- **Recorded data**:
·····

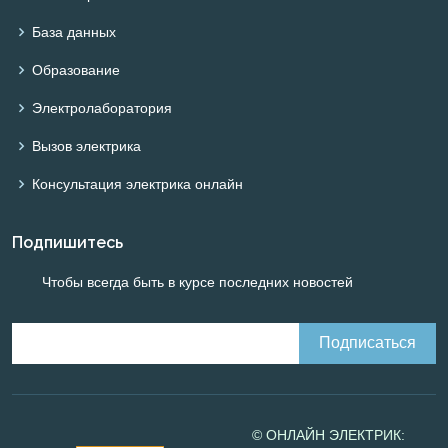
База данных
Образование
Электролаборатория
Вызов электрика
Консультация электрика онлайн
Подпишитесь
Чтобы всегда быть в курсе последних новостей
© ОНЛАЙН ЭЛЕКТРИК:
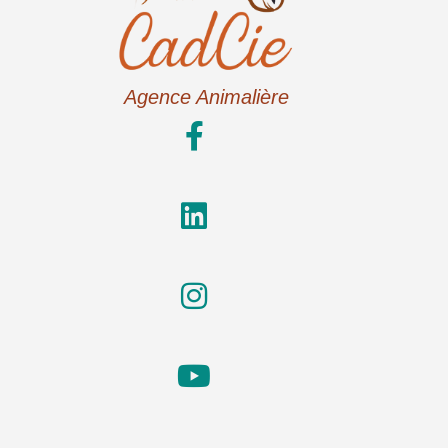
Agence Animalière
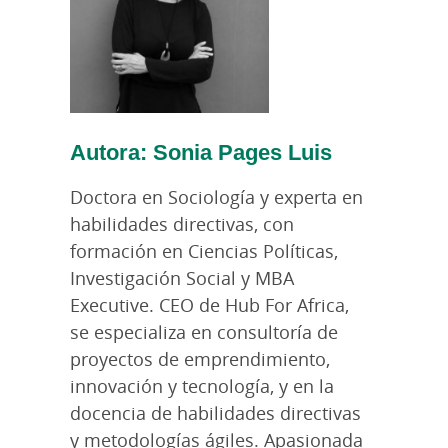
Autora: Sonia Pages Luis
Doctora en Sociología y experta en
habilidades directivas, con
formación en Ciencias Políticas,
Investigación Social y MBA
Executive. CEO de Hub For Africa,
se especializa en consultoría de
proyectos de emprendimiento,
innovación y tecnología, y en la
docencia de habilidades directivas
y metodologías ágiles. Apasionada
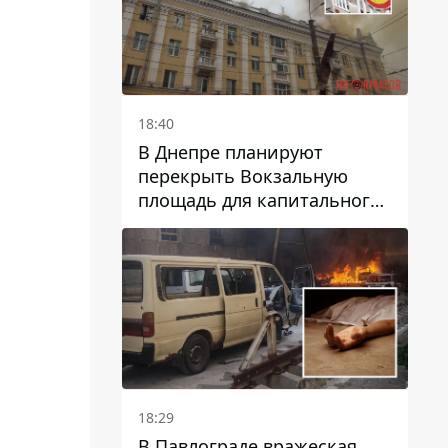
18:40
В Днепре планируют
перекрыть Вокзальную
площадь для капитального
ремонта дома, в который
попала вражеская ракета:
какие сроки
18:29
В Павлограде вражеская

·····

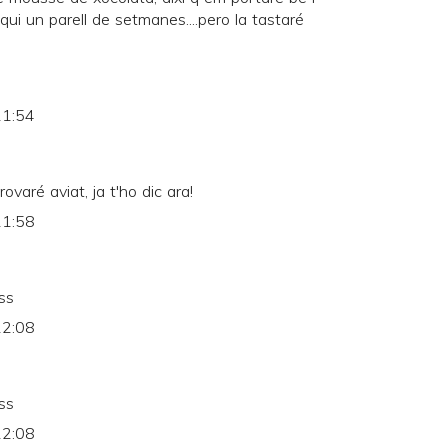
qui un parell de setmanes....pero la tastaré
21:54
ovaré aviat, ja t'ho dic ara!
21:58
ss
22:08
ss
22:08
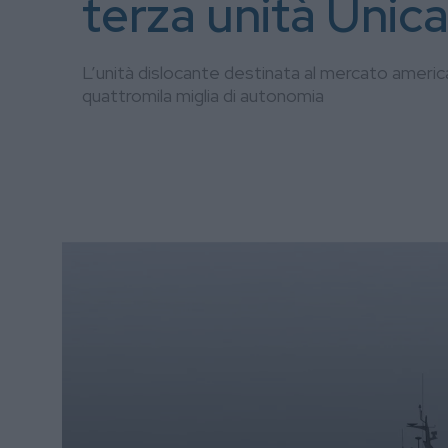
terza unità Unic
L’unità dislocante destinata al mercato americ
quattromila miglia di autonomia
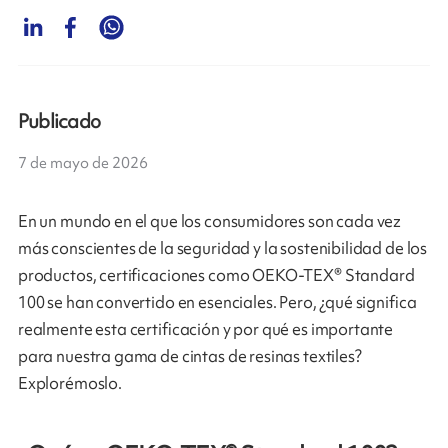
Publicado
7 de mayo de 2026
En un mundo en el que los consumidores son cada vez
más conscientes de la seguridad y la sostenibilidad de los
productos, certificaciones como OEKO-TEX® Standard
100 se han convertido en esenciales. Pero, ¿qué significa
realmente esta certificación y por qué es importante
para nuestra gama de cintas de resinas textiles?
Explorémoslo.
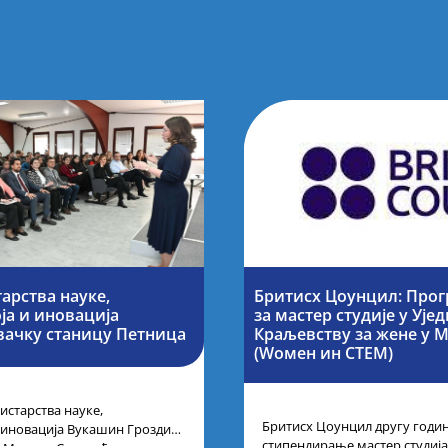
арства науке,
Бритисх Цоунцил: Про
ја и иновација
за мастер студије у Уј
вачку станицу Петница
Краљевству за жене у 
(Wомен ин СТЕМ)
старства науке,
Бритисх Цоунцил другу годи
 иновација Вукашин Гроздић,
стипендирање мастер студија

·····

- **EXERCISE DETAILS**:
Copy the entries above exactly, but only the stretch from the line containing "База данных" through the line containing "В Павлограде вражеская". Keep both end lines; drop the pictures.

- **TASK SOLUTION**:
База данных
Образование
Электролаборатория
Вызов электрика
Консультация электрика онлайн
Подпишитесь
Чтобы всегда быть в курсе последних новостей
© ОНЛАЙН ЭЛЕКТРИК:
Agence Animalière
Autora: Sonia Pages Luis
Doctora en Sociología y experta en
habilidades directivas, con
formación en Ciencias Políticas,
Investigación Social y MBA
Executive. CEO de Hub For Africa,
se especializa en consultoría de
proyectos de emprendimiento,
innovación y tecnología, y en la
docencia de habilidades directivas
y metodologías ágiles. Apasionada
18:40
В Днепре планируют
перекрыть Вокзальную
площадь для капитального
ремонта дома, в который
попала вражеская ракета:
какие сроки
18:29
В Павлограде вражеская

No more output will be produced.